At a film-screening in Washington on Sept. 25, whose audience included Congressional Rep. Ted Lieu (D) and Rep. Randy Hultgren (R), Ai Wei Wei confided that time and again he wanted to emphasize the homeless refugees’ desperation and humanity.
The most difficult part is when you’re filming these images, you see these people desperately need some understanding. It’s not really they need money or some kind of support. They really need people to look at them and see them as human beings.
As the blue sky is broken up by the cry of migrating birds so the drone-camera floats over swathes of people traveling on foot to Germany. The documentary opens with a joyful boat landing of Syrian refugees to Greece, but becomes suspended by prison-like footage of razor-edged fences, vicious dogs, and armed guards beating refugees back with batons.
Human Flow touches the heart precisely because the new waves of refugees are some of the most undocumented grossly misunderstood people on the face of Earth today.
The challenge as described by the trailer and by IMDB plot summary:
Will our global society emerge from fear, isolation, and self-interest and choose a path of openness, freedom, and respect for humanity?
In fact, one has to go back to the root of the problem. Why must these people leave their homelands? Is it war or climate change? Is it civilian strife or religious indifference?
If there is a political message at all, it is that much more needs to be done, even if it amounts to setting up permanent UNICEF camps such as in Lebanon, where at least a fraction of the refugee children are allowed the opportunity to attend school regularly and perhaps to experience a place called home for a few years.

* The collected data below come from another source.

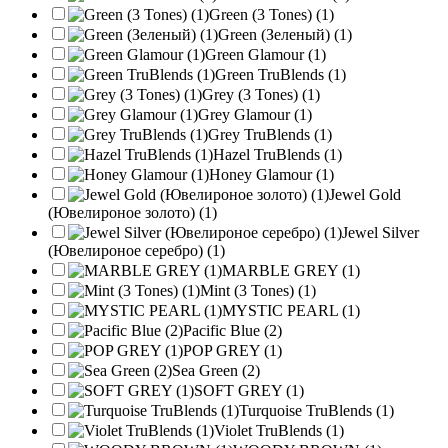
Green (3 Tones) (1)
Green (Зеленый) (1)
Green Glamour (1)
Green TruBlends (1)
Grey (3 Tones) (1)
Grey Glamour (1)
Grey TruBlends (1)
Hazel TruBlends (1)
Honey Glamour (1)
Jewel Gold
(Ювелироное золото) (1)
Jewel Silver
(Ювелироное серебро) (1)
MARBLE GREY (1)
Mint (3 Tones) (1)
MYSTIC PEARL (1)
Pacific Blue (2)
POP GREY (1)
Sea Green (2)
SOFT GREY (1)
Turquoise TruBlends (1)
Violet TruBlends (1)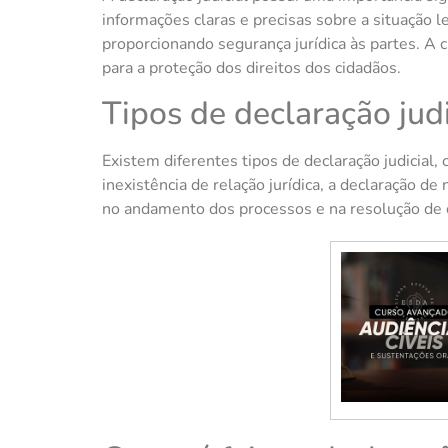
informações claras e precisas sobre a situação 
proporcionando segurança jurídica às partes. A cl
para a proteção dos direitos dos cidadãos.
Tipos de declaração judi
Existem diferentes tipos de declaração judicial,
inexistência de relação jurídica, a declaração 
no andamento dos processos e na resolução de c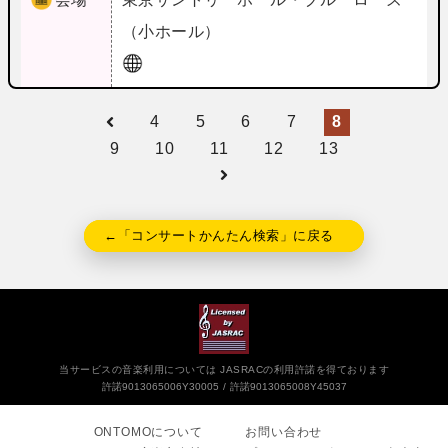
（小ホール）
4
5
6
7
8
9
10
11
12
13
←「コンサートかんたん検索」に戻る
当サービスの音楽利用については JASRACの利用許諾を得ております
許諾9013065006Y30005
許諾9013065008Y45037
ONTOMOについて
お問い合わせ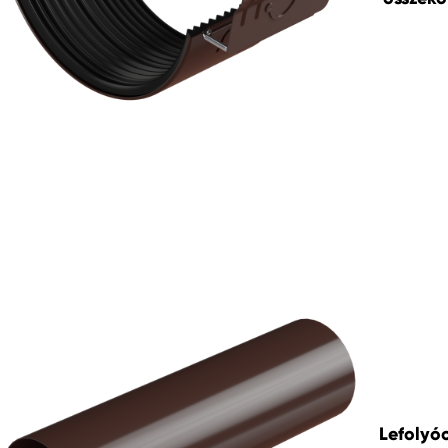
Lefolyó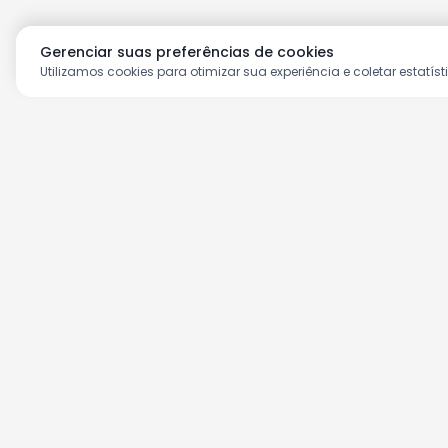
Gerenciar suas preferências de cookies
Utilizamos cookies para otimizar sua experiência e coletar estatíst
Aproveite as nossas prom
Cadastre seu e-mail e receba ofertas ex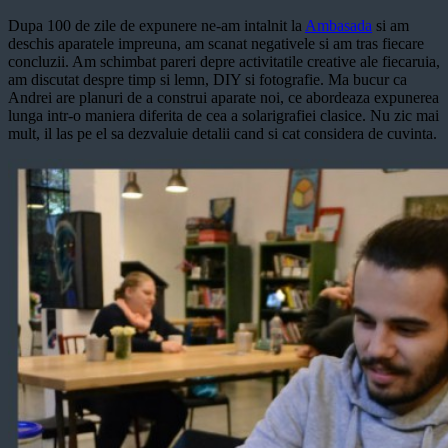
Dupa 100 de zile de expunere ne-am intalnit la
Ambasada
si am
deschis aparatele impreuna, am scanat negativele si am tras fiecare
concluzii. Am schimbat pareri depre activitatile creative ale fiecaruia,
am discutat despre timp si lemn, DIY si fotografie. Ma bucur ca
Andrei are planuri de a construi aparate noi, ce abordeaza expunerea
lunga intr-o maniera diferita de cea a solarigrafiei clasice. Nu zic mai
mult, il las pe el sa dezvaluie detalii cand si cat considera de cuvinta.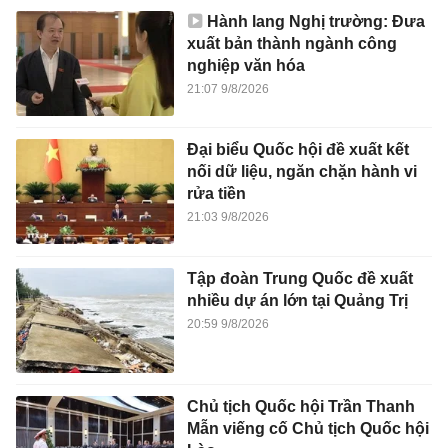
Hành lang Nghị trường: Đưa
xuất bản thành ngành công
nghiệp văn hóa
21:07 9/8/2026
Đại biểu Quốc hội đề xuất kết
nối dữ liệu, ngăn chặn hành vi
rửa tiền
21:03 9/8/2026
Tập đoàn Trung Quốc đề xuất
nhiều dự án lớn tại Quảng Trị
20:59 9/8/2026
Chủ tịch Quốc hội Trần Thanh
Mẫn viếng cố Chủ tịch Quốc hội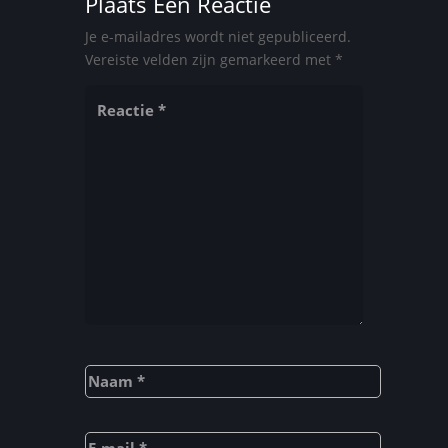
Plaats Een Reactie
Je e-mailadres wordt niet gepubliceerd.
Vereiste velden zijn gemarkeerd met
*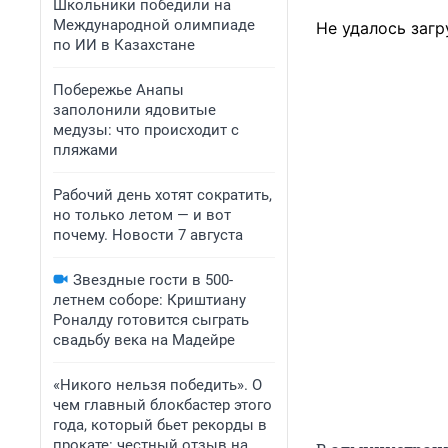
Школьники победили на
Международной олимпиаде
Не удалось загр
по ИИ в Казахстане
Побережье Анапы
заполонили ядовитые
медузы: что происходит с
пляжами
Рабочий день хотят сократить,
но только летом — и вот
почему. Новости 7 августа
Звездные гости в 500-
летнем соборе: Криштиану
Роналду готовится сыграть
свадьбу века на Мадейре
«Никого нельзя победить». О
чем главный блокбастер этого
года, который бьет рекорды в
прокате: честный отзыв на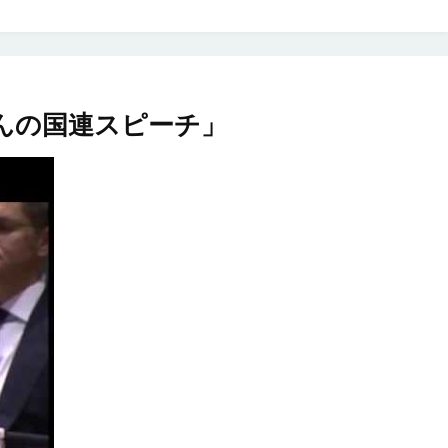
んの国連スピーチ」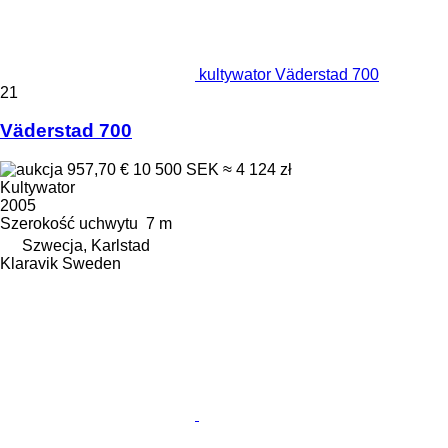
kultywator Väderstad 700
21
Väderstad 700
957,70 €
10 500 SEK
≈ 4 124 zł
Kultywator
2005
Szerokość uchwytu
7 m
Szwecja, Karlstad
Klaravik Sweden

The film credits include scores of participants whose contributions include production, camera work, serving as writers, interviewees, researchers, translators, and hosts. The writers traveled to a multitude of countries including Greece, Hungary, Turkey, Germany, Lebanon, Jordan, Gaza, Egypt, Algeria, Afghanistan, Burma, Mexico, and the United States. The movie is co-produced by Chin-Chin Yap, Tom Finch, and Boris Cheshirkov.